Member of the State Duma (Party List Seat)
- In office 21 December 2011 – 5 October 2016

Personal details
- Born: 25 August 1976 (age 49) Irkutsk, Russian SFSR, USSR
- Party: United Russia
- Spouse: Eleonora Vladimirovna
- Children: 3
- Alma mater: Kutafin Moscow State Law University RANEPA (MBA)

= Sergey Ten =

Russian politician

Sergey Ten (Russian: Сергей Тен) is a Russian politician and public figure, member of the State Duma of the Federal Assembly of the Russian Federation.'

== Early life and education ==
Ten graduated from the Moscow State Law Academy (MSLA).
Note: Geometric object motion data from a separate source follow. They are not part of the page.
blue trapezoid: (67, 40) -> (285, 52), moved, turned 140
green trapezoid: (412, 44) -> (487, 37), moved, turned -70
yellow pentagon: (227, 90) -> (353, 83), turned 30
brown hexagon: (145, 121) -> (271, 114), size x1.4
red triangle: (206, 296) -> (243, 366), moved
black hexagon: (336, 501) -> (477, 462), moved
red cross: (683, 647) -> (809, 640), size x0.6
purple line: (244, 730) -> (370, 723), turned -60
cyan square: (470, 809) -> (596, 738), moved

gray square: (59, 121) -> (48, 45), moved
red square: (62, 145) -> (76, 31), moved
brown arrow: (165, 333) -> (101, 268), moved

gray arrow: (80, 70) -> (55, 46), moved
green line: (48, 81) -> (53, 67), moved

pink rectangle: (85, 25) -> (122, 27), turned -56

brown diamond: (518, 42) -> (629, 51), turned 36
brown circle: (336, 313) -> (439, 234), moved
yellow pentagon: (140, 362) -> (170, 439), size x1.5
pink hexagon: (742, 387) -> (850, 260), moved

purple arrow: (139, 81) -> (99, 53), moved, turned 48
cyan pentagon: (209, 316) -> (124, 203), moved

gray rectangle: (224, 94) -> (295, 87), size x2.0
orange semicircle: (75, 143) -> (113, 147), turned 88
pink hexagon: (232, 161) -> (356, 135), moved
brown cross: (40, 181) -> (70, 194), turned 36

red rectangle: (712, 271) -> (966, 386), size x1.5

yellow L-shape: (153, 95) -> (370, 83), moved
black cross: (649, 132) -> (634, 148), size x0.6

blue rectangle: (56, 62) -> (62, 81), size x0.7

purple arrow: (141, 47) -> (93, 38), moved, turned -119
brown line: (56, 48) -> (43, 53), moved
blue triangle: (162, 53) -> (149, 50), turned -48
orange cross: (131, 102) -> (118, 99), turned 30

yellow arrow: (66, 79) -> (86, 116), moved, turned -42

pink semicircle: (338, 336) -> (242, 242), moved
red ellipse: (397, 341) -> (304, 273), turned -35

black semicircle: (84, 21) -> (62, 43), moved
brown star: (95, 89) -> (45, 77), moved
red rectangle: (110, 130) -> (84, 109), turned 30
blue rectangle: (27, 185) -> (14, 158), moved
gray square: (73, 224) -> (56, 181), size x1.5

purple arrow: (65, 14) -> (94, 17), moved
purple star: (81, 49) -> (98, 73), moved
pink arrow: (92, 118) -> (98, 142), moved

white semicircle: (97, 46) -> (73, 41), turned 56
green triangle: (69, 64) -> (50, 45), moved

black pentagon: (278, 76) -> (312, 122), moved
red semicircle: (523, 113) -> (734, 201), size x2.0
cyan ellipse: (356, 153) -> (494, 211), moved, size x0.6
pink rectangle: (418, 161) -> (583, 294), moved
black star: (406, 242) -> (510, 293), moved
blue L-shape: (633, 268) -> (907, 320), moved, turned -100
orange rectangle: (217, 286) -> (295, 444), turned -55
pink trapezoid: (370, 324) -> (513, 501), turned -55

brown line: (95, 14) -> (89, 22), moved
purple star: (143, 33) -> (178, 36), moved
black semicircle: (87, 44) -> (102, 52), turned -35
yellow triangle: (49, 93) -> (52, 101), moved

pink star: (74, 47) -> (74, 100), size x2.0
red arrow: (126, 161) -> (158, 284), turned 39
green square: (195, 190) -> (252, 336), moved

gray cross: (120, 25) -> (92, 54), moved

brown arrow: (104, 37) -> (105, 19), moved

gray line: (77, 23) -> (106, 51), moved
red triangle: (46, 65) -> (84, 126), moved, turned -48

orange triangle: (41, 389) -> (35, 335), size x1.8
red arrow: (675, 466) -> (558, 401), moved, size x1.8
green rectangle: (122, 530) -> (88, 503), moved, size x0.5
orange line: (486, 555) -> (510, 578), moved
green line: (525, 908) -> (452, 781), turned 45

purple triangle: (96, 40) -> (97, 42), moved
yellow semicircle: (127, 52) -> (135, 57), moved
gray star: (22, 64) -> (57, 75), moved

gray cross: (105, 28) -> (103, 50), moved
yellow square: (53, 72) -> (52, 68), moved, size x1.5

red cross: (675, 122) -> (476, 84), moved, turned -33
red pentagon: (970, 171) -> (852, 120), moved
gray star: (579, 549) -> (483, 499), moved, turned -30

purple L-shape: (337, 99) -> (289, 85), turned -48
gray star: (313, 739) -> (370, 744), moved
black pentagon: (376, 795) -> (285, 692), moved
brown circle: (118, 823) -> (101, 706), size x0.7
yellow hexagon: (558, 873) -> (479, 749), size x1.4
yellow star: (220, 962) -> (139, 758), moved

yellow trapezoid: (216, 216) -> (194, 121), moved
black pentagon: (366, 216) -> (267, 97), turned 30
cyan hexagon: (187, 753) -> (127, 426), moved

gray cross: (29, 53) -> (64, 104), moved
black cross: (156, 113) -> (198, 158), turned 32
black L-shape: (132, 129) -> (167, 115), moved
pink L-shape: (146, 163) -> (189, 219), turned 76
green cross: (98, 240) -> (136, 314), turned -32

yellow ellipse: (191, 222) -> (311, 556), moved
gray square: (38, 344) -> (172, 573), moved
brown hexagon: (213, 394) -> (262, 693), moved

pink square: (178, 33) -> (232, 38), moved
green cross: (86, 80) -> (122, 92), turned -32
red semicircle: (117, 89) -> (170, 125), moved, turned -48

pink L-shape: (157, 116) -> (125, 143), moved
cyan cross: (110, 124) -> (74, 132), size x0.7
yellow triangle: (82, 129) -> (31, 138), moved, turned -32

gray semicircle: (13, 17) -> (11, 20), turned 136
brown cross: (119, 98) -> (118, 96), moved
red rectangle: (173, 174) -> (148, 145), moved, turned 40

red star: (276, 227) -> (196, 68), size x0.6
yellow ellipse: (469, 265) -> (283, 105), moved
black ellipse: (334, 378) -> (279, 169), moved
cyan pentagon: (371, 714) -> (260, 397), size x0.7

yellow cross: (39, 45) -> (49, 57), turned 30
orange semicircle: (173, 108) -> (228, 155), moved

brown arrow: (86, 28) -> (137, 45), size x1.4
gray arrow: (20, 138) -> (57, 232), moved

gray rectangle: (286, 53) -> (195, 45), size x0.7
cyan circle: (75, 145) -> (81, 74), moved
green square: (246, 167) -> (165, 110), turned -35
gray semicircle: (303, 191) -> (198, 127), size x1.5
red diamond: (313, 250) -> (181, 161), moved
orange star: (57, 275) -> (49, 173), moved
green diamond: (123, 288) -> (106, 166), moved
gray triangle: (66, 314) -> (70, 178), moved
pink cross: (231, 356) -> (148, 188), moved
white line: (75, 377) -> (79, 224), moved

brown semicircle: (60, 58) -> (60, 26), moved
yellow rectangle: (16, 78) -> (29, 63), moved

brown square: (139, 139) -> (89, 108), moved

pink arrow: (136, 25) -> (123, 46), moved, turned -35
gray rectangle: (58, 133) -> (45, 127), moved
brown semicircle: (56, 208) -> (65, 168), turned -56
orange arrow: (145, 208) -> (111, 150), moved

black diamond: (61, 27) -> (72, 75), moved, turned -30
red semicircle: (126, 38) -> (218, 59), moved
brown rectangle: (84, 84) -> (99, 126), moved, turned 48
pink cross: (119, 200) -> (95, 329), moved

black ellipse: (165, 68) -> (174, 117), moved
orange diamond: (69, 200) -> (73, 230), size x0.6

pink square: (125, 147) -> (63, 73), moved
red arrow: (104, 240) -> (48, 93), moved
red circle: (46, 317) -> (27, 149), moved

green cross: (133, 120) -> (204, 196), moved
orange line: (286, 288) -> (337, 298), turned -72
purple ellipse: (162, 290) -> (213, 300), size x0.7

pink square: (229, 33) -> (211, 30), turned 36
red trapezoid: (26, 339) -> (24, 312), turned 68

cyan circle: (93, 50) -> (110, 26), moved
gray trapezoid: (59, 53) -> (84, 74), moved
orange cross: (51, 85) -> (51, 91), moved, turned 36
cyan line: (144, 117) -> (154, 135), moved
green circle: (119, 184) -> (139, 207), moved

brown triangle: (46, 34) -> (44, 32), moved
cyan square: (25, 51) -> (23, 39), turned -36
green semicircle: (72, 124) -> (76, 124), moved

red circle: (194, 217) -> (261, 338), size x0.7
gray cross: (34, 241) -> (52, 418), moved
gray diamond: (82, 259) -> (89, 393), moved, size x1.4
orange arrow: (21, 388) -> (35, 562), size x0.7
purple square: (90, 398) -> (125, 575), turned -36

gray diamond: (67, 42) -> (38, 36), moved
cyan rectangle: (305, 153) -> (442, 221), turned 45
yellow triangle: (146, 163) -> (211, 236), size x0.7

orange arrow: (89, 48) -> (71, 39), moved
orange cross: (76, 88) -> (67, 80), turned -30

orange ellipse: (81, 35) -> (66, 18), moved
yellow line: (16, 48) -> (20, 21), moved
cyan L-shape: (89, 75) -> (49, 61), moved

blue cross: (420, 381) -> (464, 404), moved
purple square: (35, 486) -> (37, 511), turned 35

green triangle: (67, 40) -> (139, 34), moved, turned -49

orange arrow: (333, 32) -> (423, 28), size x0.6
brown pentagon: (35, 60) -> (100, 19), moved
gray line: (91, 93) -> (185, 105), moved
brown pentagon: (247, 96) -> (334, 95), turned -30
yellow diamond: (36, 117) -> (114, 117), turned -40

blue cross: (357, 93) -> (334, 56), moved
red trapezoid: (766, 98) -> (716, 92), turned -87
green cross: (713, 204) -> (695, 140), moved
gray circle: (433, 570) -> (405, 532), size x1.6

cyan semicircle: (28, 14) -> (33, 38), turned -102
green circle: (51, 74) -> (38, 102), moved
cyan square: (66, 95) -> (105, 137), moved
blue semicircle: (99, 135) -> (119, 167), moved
In 2006, he completed an MBA program at the Academy of National Economy under the Government of the Russian Federation, specializing in Human Resource Management.

== Career ==
From 2000 to 2011, Ten headed a major Russian road construction company.

=== Regional politics ===
In 2010–2011, he was elected deputy of the Legislative Assembly of the Irkutsk Region, where he served on the Committee on Property and Economic Policy.

=== State Duma ===
From 2011 to 2016, Ten served as a deputy of the State Duma of the 6th convocation, holding the position of Deputy Chairman of the Committee on Transport.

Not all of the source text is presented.